By using an intermediary table, a "Many to Many" relationship can be modeled. If I wanted to create some categories for these articles, where:

  1. an article could belong to many categories
  2. a category could contain many articles

I would use a many-to-many relationship.


Categories have many articles, articles may have many categories

It is sometimes useful to attach metadata to the relationship between objects. Say I wanted to implement a white-listing feature, wherein articles would only get added to categories if they matched a list of keywords assigned to that category. This is a good time to use a many-to-many through relationship. The idea here is that we are describing the intersection of two objects:

ManyToMany Through

The intersection of feeds and categories contains an extra piece of data: which filter to apply to that feed before inserting articles into the category

Django Implementation

This is essentially the database schema for a project I started this afternoon - Django News. Having written an RSS aggregator in PHP already, it was mostly an issue of figuring out how to implement the same features in Python.
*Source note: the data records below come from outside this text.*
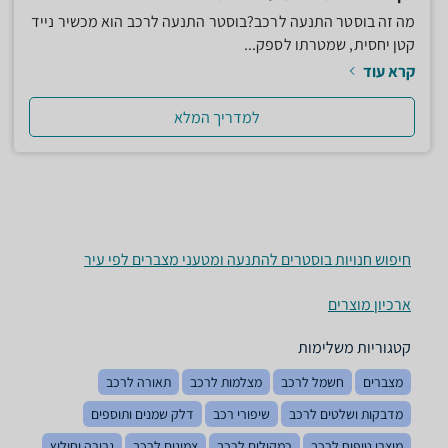
מה זה בוסטר התנעה לרכב?בוסטר התנעה לרכב הוא מכשיר נייד
קטן יחסית, שמטרתו לספק...
קרא עוד
למדריך המלא
חיפוש חנויות בוסטרים להתנעה ומטעני מצברים לפי עיר
ארכיון מוצרים
קטגוריות משלימות
מצברים
חשמל לרכב
מצלמות לרכב
תאורה לרכב
מדבקות ושלטים לרכב
שיפורי רכב
דלק שמנים ותוספים
מוצרי טיפוח לרכב
רמקולים לרכב
צמיגים לרכב
גרירה וחילוץ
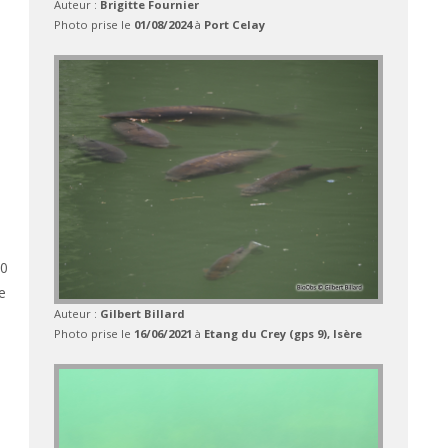
Auteur :
Brigitte Fournier
Photo prise le
01/08/2024
à
Port Celay
90
e
Auteur :
Gilbert Billard
e
Photo prise le
16/06/2021
à
Etang du Crey (gps 9), Isère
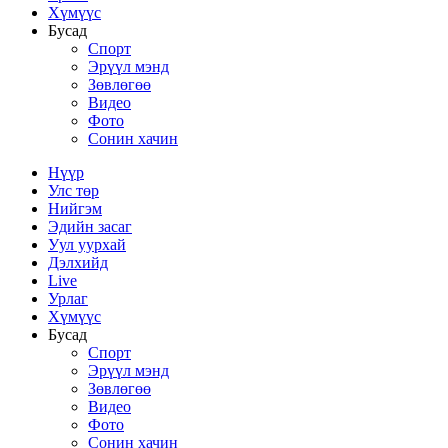
Хүмүүс
Бусад
Спорт
Эрүүл мэнд
Зөвлөгөө
Видео
Фото
Сонин хачин
Нүүр
Улс төр
Нийгэм
Эдийн засаг
Уул уурхай
Дэлхийд
Live
Урлаг
Хүмүүс
Бусад
Спорт
Эрүүл мэнд
Зөвлөгөө
Видео
Фото
Сонин хачин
I also wanted to add a couple extra features, like infinite-depth categories, a black-list of keywords assignable to feed/categories, and white/black-listing of HTML. Some feeds play nice, containing only links and paragraph tags, while some contain script, embed, img and other tags that you really don't want on your site - so blocking certain HTML elements can be very useful.

The biggest stumbling block I anticipated was implementing the Many-to-many through relationship of feeds, categories, and keyword filters. Django, however, comes to the rescue with a great implementation:

class Feed(models.Model):
    name = models.CharField(max_length=255)
    url = models.URLField()
    categories = models.ManyToManyField(Category, through='FeedCategoryRelationship')
    source = models.ForeignKey(Source)
    last_download = models.DateField(auto_now=True)
    new_articles_added = models.PositiveSmallIntegerField(default=0, editable=False)
    active = models.BooleanField(default=True)
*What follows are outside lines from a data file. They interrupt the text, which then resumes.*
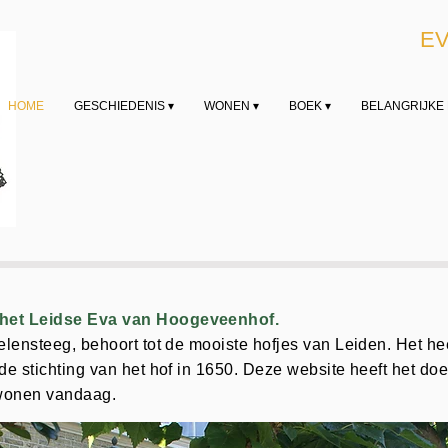
E
HOME
GESCHIEDENIS ▾
WONEN ▾
BOEK ▾
BELANGRIJKE 
het Leidse Eva van Hoogeveenhof.
elensteeg, behoort tot de mooiste hofjes van Leiden. Het he
e stichting van het hof in 1650. Deze website heeft het doe
t wonen vandaag.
class FeedCategoryRelationship(models.Model):
    feed = models.ForeignKey(Feed)
    category = models.ForeignKey(Category)
    white_list = models.ManyToManyField(WhiteListFilter, blank=True)

Accessing related data is a snap:

def perform_download(self):
    """Download articles associated with this feed"""
    for category in self.categories.all():
        relationship_queryset = FeedCategoryRelationship.objects.filter(feed=self, category=category)
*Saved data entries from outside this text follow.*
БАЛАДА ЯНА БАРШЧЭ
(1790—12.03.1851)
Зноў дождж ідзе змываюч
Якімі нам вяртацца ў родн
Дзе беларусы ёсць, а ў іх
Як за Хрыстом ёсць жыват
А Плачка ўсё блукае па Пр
        for relationship in relationship_queryset.all():
            whitelist = []
            for white_list in relationship.white_list.all():
                whitelist += white_list.keywords.split(',')

Admin Interface

ManyToMany Through Admin

By default, the FeedCategoryRelationship is not exposed in either the Category or the Feed admin, so we add it using an inline:

class FeedCategoryRelationshipInline(admin.TabularInline):
    model = FeedCategoryRelationship
    extra = 1

class FeedAdmin(admin.ModelAdmin):
    inlines = (FeedCategoryRelationshipInline,)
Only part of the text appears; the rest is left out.